Now, for my non-Christian, non-religious readers, please put aside your own bias of the folly of religion and just accept that there are some people who believe deeply in their faith. Think, then, about a nation of those people….one should easily be able to understand that such a nation would obviously keep safe and protected the core documents about their faith. They might even put those documents in some place of honor. And yet, over the centuries since the Jews returned to the Promised Land, under the leadership of increasingly poor kings….they not only had abandoned the ways of their God, but had apparently lost the documents that were to guide them.

 

Stunning.

 

In other words, no wonder the nation was so messed up and far removed from how they were supposed to live.
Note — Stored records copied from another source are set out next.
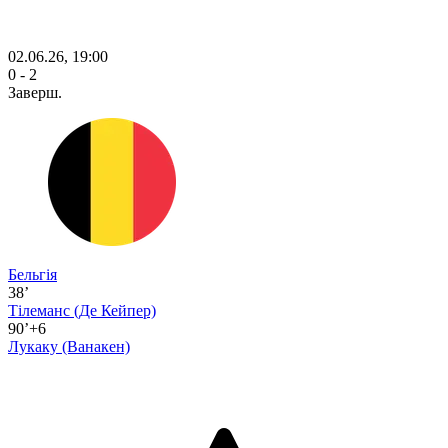
02.06.26, 19:00
0 - 2
Заверш.
Бельгія
38’
Тілеманс
(Де Кейпер)
90’+6
Лукаку
(Ванакен)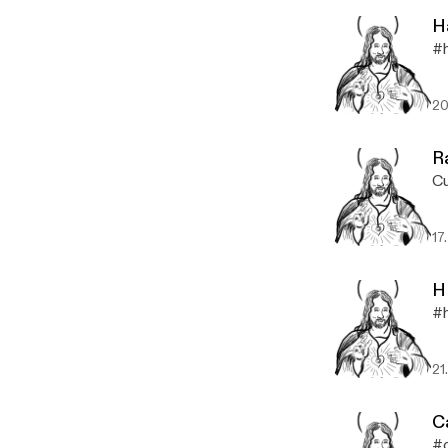
H
#h
20
R
Cu
17
H
#h
21
C
#c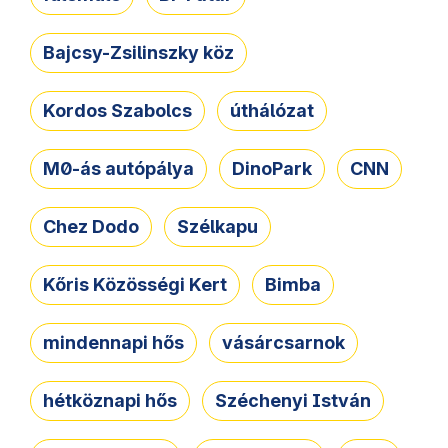
Bajcsy-Zsilinszky köz
Kordos Szabolcs
úthálózat
M0-ás autópálya
DinoPark
CNN
Chez Dodo
Szélkapu
Kőris Közösségi Kert
Bimba
mindennapi hős
vásárcsarnok
hétköznapi hős
Széchenyi István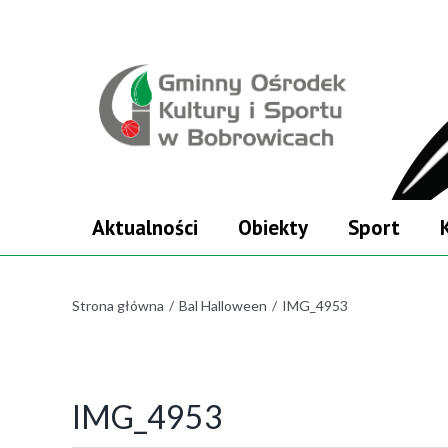
Skip
Skip
to
to
główna
menu
treść
główne
Szukaj
Aktualności
Obiekty
Sport
Strona główna
/
Bal Halloween
/
IMG_4953
IMG_4953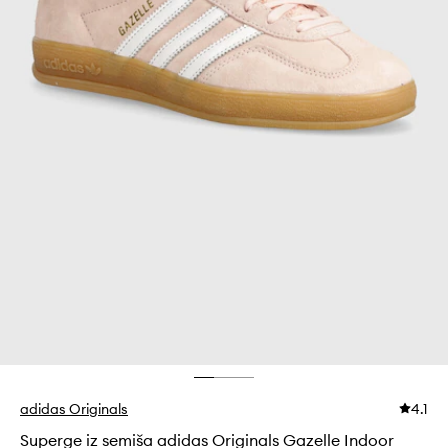
adidas Originals
4.1
Superge iz semiša adidas Originals Gazelle Indoor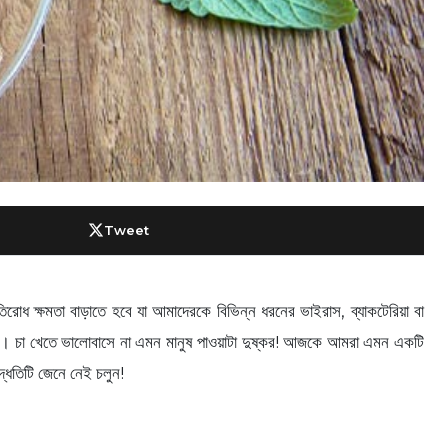
Tweet
 ক্ষমতা বাড়াতে হবে যা আমাদেরকে বিভিন্ন ধরনের ভাইরাস, ব্যাকটেরিয়া বা
ারি। চা খেতে ভালোবাসে না এমন মানুষ পাওয়াটা দুষ্কর! আজকে আমরা এমন একটি
দ্ধতিটি জেনে নেই চলুন!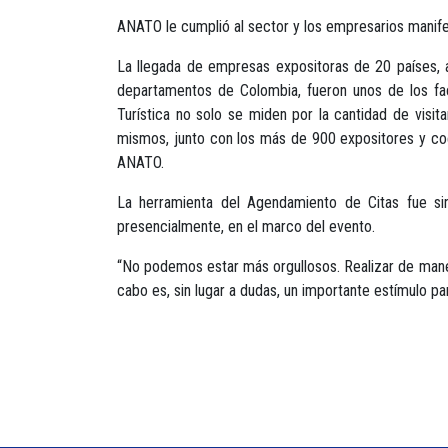
ANATO le cumplió al sector y los empresarios manifes
La llegada de empresas expositoras de 20 países, 
departamentos de Colombia, fueron unos de los fa
Turística no solo se miden por la cantidad de visi
mismos, junto con los más de 900 expositores y coex
ANATO.
La herramienta del Agendamiento de Citas fue sin
presencialmente, en el marco del evento.
“No podemos estar más orgullosos. Realizar de maner
cabo es, sin lugar a dudas, un importante estímulo par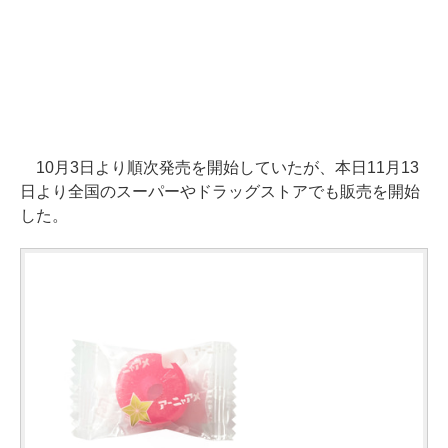
10月3日より順次発売を開始していたが、本日11月13
日より全国のスーパーやドラッグストアでも販売を開始
した。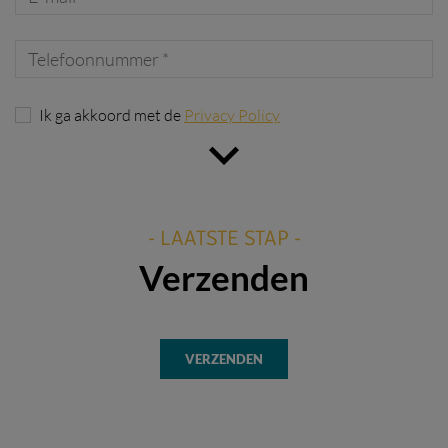
Ik ga akkoord met de
Privacy Policy
- LAATSTE STAP -
Verzenden
VERZENDEN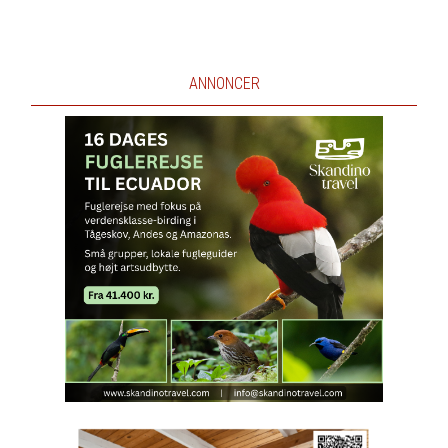
ANNONCER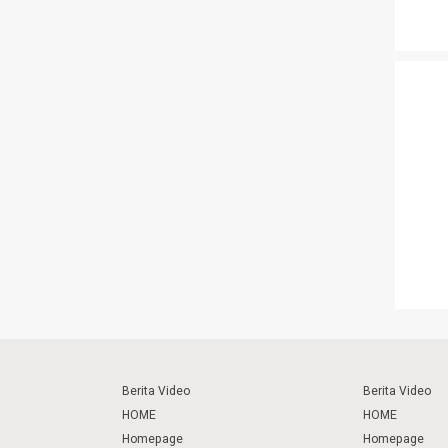
Berita Video
Berita Video
HOME
HOME
Homepage
Homepage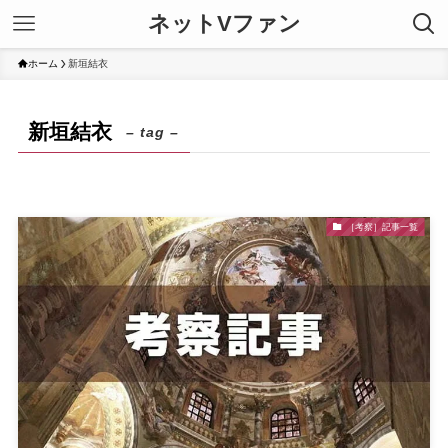
ネットVファン
ホーム
新垣結衣
新垣結衣
– tag –
［考察］記事一覧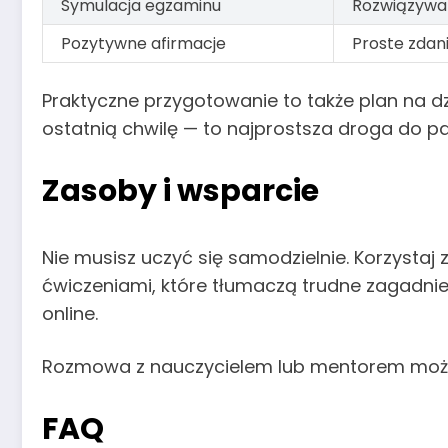
Symulacja egzaminu
Rozwiązywa
Pozytywne afirmacje
Proste zdan
Praktyczne przygotowanie to także plan na d
ostatnią chwilę — to najprostsza droga do pan
Zasoby i wsparcie
Nie musisz uczyć się samodzielnie. Korzystaj z
ćwiczeniami, które tłumaczą trudne zagadni
online.
Rozmowa z nauczycielem lub mentorem może s
FAQ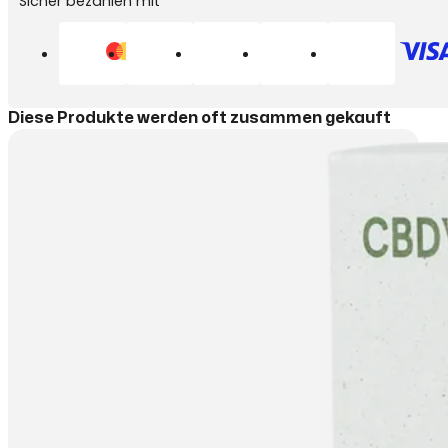
Sicher bezahlen mit
Diese Produkte werden oft zusammen gekauft
CBD
Ab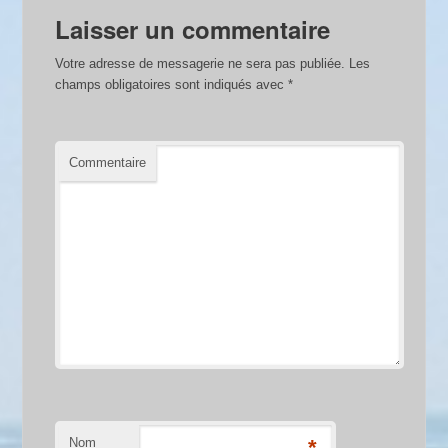
Laisser un commentaire
Votre adresse de messagerie ne sera pas publiée.
Les
champs obligatoires sont indiqués avec
*
Commentaire
Nom
*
They had lost the instructions. God had directed them in how He wanted them to operate, but they no longer had those writings.

 

Once Josiah learned the history, he immediately set out to follow the instructions. By doing this, Josiah had a 31 year reign that largely brought impressive reforms and restoration for the nation. In fact, God decided to wait on the punishment; make no mistake, it was still coming, and four years after Josiah’s death Babylon would come.

 

Do you see it? Forget the religious overtones if that really bugs you. The point is that a people of any civic society, built on a set of rules, cannot follow those rules if they don’t know the rules or the history that led to those rules. Our nation is in trouble not because our young people don’t know the history….we are in trouble because MOST OF OUR PEOPLE don’t know our history.

 

You want to Live Well, want to be someone who makes wise decisions in the face of complicated situations? Be someone who knows the history. When I became one of the leaders of the faculty at our College, the President for my campus faculty…I went to several of our veteran faculty who had taught at the school at least since the 1990s in order to learn from them the history.

 

Would that our current people and leaders do the same.